**Given records:**

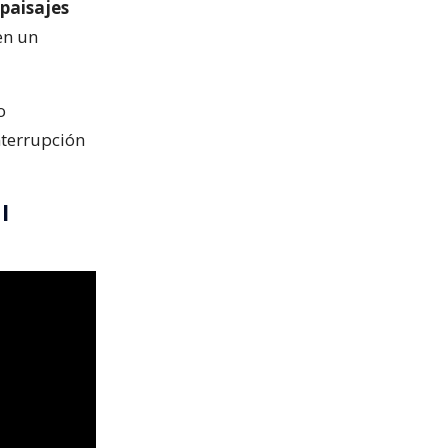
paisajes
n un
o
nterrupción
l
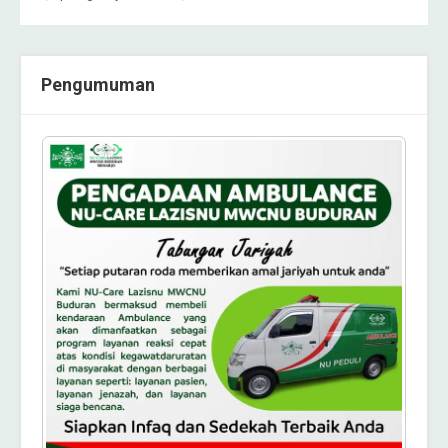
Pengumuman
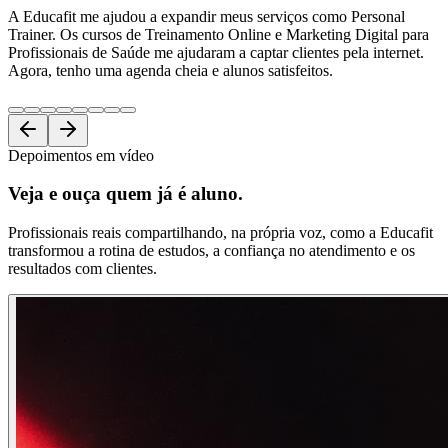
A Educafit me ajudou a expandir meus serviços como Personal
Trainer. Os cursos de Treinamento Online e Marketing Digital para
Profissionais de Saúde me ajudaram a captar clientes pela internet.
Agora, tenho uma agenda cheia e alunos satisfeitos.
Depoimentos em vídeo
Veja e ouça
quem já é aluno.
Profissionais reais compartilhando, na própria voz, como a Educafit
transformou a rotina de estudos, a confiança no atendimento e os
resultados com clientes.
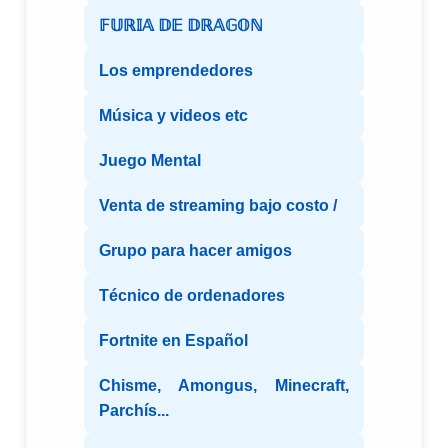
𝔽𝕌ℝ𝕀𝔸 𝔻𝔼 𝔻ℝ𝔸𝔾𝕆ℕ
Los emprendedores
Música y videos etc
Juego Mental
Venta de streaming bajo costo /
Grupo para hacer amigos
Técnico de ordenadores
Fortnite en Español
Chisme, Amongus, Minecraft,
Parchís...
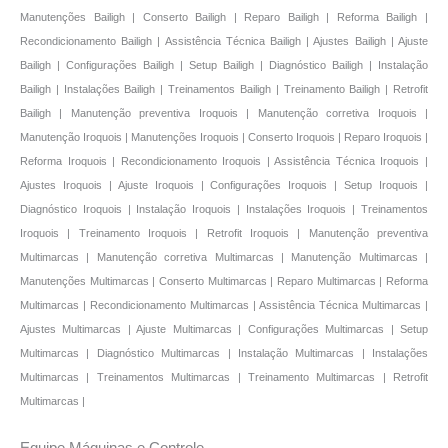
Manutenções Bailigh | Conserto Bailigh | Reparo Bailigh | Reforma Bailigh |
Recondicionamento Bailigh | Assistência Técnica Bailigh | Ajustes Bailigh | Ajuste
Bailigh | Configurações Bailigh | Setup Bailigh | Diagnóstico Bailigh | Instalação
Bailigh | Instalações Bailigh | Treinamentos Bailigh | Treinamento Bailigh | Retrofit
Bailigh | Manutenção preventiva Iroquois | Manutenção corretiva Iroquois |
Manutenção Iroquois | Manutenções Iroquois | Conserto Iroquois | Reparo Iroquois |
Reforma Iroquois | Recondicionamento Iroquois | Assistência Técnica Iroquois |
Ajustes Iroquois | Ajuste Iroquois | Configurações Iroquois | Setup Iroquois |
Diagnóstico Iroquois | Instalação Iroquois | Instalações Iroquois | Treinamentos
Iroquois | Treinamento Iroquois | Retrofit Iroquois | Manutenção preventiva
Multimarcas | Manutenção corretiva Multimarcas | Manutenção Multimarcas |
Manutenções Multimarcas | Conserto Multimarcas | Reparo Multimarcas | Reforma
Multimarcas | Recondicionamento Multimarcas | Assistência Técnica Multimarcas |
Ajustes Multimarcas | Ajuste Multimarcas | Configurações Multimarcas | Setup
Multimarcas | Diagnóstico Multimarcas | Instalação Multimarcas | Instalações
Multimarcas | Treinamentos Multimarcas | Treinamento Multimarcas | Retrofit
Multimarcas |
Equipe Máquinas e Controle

**Action item:** Only the pictures are to be dropped; return everything else in the listing exactly.

**Task solution:**
paisajes
n un
o
nterrupción
l
Pengumuman
A Educafit me ajudou a expandir meus serviços como Personal
Trainer. Os cursos de Treinamento Online e Marketing Digital para
Profissionais de Saúde me ajudaram a captar clientes pela internet.
Agora, tenho uma agenda cheia e alunos satisfeitos.
Depoimentos em vídeo
Veja e ouça
quem já é aluno.
Profissionais reais compartilhando, na própria voz, como a Educafit
transformou a rotina de estudos, a confiança no atendimento e os
resultados com clientes.
𝔽𝕌ℝ𝕀𝔸 𝔻𝔼 𝔻ℝ𝔸𝔾𝕆ℕ
Los emprendedores
Música y videos etc
Juego Mental
Venta de streaming bajo costo /
Grupo para hacer amigos
Técnico de ordenadores
Fortnite en Español
Chisme, Amongus, Minecraft,
Parchís...
Manutenções Bailigh | Conserto Bailigh | Reparo Bailigh | Reforma Bailigh |
Recondicionamento Bailigh | Assistência Técnica Bailigh | Ajustes Bailigh | Ajuste
Bailigh | Configurações Bailigh | Setup Bailigh | Diagnóstico Bailigh | Instalação
Bailigh | Instalações Bailigh | Treinamentos Bailigh | Treinamento Bailigh | Retrofit
Bailigh | Manutenção preventiva Iroquois | Manutenção corretiva Iroquois |
Manutenção Iroquois | Manutenções Iroquois | Conserto Iroquois | Reparo Iroquois |
Reforma Iroquois | Recondicionamento Iroquois | Assistência Técnica Iroquois |
Ajustes Iroquois | Ajuste Iroquois | Configurações Iroquois | Setup Iroquois |
Diagnóstico Iroquois | Instalação Iroquois | Instalações Iroquois | Treinamentos
Iroquois | Treinamento Iroquois | Retrofit Iroquois | Manutenção preventiva
Multimarcas | Manutenção corretiva Multimarcas | Manutenção Multimarcas |
Manutenções Multimarcas | Conserto Multimarcas | Reparo Multimarcas | Reforma
Multimarcas | Recondicionamento Multimarcas | Assistência Técnica Multimarcas |
Ajustes Multimarcas | Ajuste Multimarcas | Configurações Multimarcas | Setup
Multimarcas | Diagnóstico Multimarcas | Instalação Multimarcas | Instalações
Multimarcas | Treinamentos Multimarcas | Treinamento Multimarcas | Retrofit
Multimarcas |
Equipe Máquinas e Controle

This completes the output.